After reconstructing the roster in the offseason, then spending the past five months evaluating it, Vikings coach Mike Zimmer and General Manager Rick Spielman have picked their 53 men.

Sure, those 53 men will change, perhaps even before Sunday’s season opener in St. Louis. Heck, it might already have changed since this reporter clicked the send button. But if one thing stands out while skimming the roster, it’s the relative youth of these Vikings.

Spielman has gradually turned over the roster since the team’s run to the NFC Championship Game in 2009, shaving years off the average age of his players in the process.

He and Zimmer took it another step further this offseason, which included Saturday’s release of a pair of 30-somethings in Chris Crocker and Fred Evans.

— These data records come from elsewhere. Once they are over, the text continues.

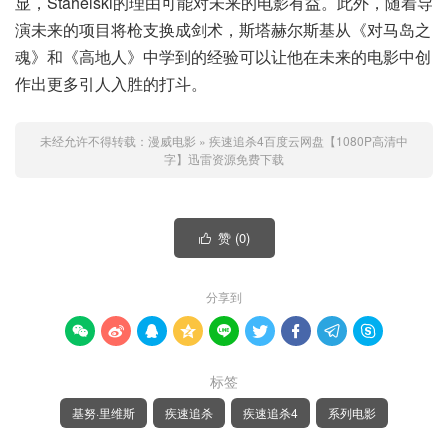
显，Stahelski的理由可能对未来的电影有益。此外，随着导
演未来的项目将枪支换成剑术，斯塔赫尔斯基从《对马岛之
魂》和《高地人》中学到的经验可以让他在未来的电影中创
作出更多引人入胜的打斗。
未经允许不得转载：
漫威电影
»
疾速追杀4百度云网盘【1080P高清中
字】迅雷资源免费下载
赞 (
0
)

分享到









标签
基努·里维斯
疾速追杀
疾速追杀4
系列电影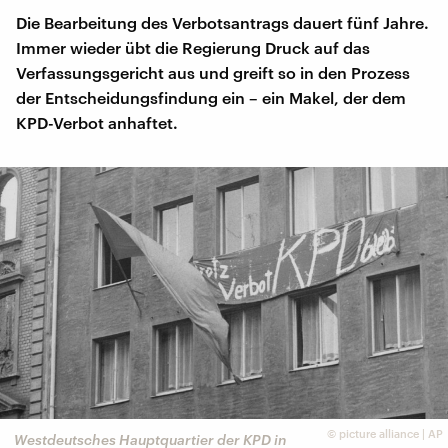
Die Bearbeitung des Verbotsantrags dauert fünf Jahre.
Immer wieder übt die Regierung Druck auf das
Verfassungsgericht aus und greift so in den Prozess
der Entscheidungsfindung ein – ein Makel, der dem
KPD-Verbot anhaftet.
©
picture alliance | AP
Westdeutsches Hauptquartier der KPD in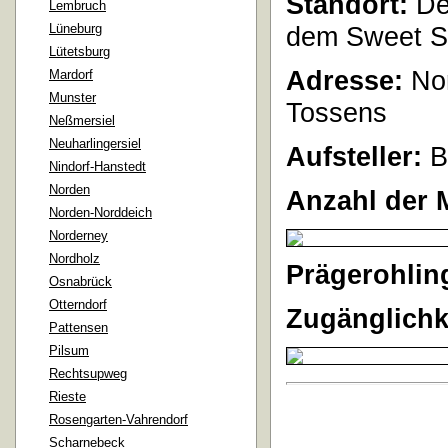
Standort:
Der
Lembruch
Lüneburg
dem Sweet S
Lütetsburg
Adresse:
Nor
Mardorf
Munster
Tossens
Neßmersiel
Neuharlingersiel
Aufsteller:
B
Nindorf-Hanstedt
Norden
Anzahl der 
Norden-Norddeich
Norderney
Nordholz
Prägerohlin
Osnabrück
Otterndorf
Zugänglichk
Pattensen
Pilsum
Rechtsupweg
Rieste
Rosengarten-Vahrendorf
Scharnebeck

Jamarca Sanford, a 29-year-old, was in danger of being cut, too, but ended up on injured reserve.

The Vikings now have more rookies (nine) than players aged 30 or older (eight), and 60 percent of their roster — 32 players of 53 — is younger than 26.

This time a year ago, the Vikings were near the middle of the pack with an average age of 26.0, according to research by Now it is 25.6, which will make them one of the youngest teams in the NFL. That doesn’t necessarily have to be a bad thing, though. After all, the Seattle Seahawks, last year’s Super Bowl champions, had an average age of 26.4 in 2013.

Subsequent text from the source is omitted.